# Not so easy



## EndTuition (May 24, 2004)

Well after my first two duck calls I was thinking I was going to be knocking these out left and right in no time. After a long wait for pre-drilled wood I jumped on the next two and found out maybe I was going to have to pay my dues like everyone else after all. I discovered that the outside diameter of a call must be larger the inside diameter. Sound simple enough but I got carred away with a curve and all of a sudden I'm looking at the mandrel where I should be looking at wood. Toss that blank !
Anyway went after the second one a bit more carefully. I'm definitely going to have to invest in the drill bits to do my own drilling sooner or later. Maybe Santa will bring me some ? Here is what I ended up with on the second try today, my third call so far. I added a brass band this time. I took some other pictures, but they were fuzzy so I went ahead and posted this one.


----------



## Bobby (May 21, 2004)

I like that one.


----------



## Hooked (Oct 15, 2004)

Nice one. Looks like someone is waiting for you to pick it up and head to the duck blind. 
Take a look at Woodcraft -- they have a 170 piece drill bit set for around $30 that has multiples of about 20 sizes (for those of us who break/lose a lot of bits).


----------



## Tortuga (May 21, 2004)

Dang, ET...I'd be right proud of that call.. Looks great to me too...

Rerills...it seems like every kit in the world uses a different size just to skrew us up..LOL...I got drawers full of all the 'standard' sizes now...like 15/32, 35/64, 27/64...lawdy, it's an expensive and aggravating (sp) bind they get us in..but you WILL find out that 'pretty close' won't cut it with these danged toys we're grinding out...
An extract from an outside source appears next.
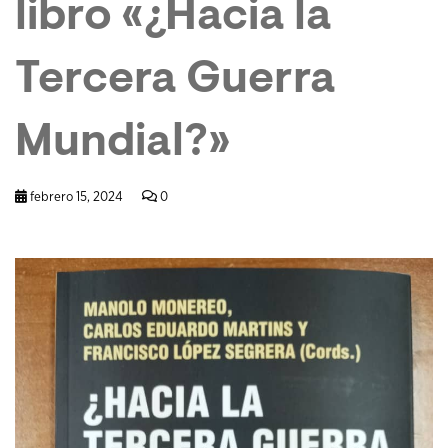
libro «¿Hacia la
Tercera Guerra
Mundial?»
febrero 15, 2024
0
REALLY like that duck call....betcha them mallards won't be able to resist it.:wink:


----------



## bill (May 21, 2004)

Nice.


----------



## Surf Hunter (Sep 28, 2006)

Very nice ET. Love the lines on that call! Schweeeeet.


----------



## EndTuition (May 24, 2004)

Thanks guys. The lines are not quite what I was going for but I think it will still call a duck. It's got a set of double reed guts from Greg Keats. Yep, it took a while to find a 31/64 & a 3/4 brad point bit for these but I did find them in High Speed Steel so I sent all the info to Santa. Now all I need to do is be on the nice list. I know I need to find a good jig for the vertical drilling. I also may need to upgrade my drill press but I'll wait and see how hard it is to do the drilling with only 2.5 of depth on my press before I do that. With a good jig I should be able to turn it over and drill from both sides. If not I can just raise the table perhaps. Anyway, wish I had a stack of blanks to fuss with right now. Might have to see if the stuff on epay is worth it. Some pretty good looking deals on maple out there. Or I could look into pouring my own acrylic ?


----------



## bill (May 21, 2004)

LOL That's the vortex


----------



## Surf Hunter (Sep 28, 2006)

Hey ET,
I just use the jig for drilling out pen blanks. i have not had issues with lumber up to 1.5". May work for ya. I also have a drill press vise that would work once you line up center with the drill bit and the vice itself, you just put in the piece of stock and drill away.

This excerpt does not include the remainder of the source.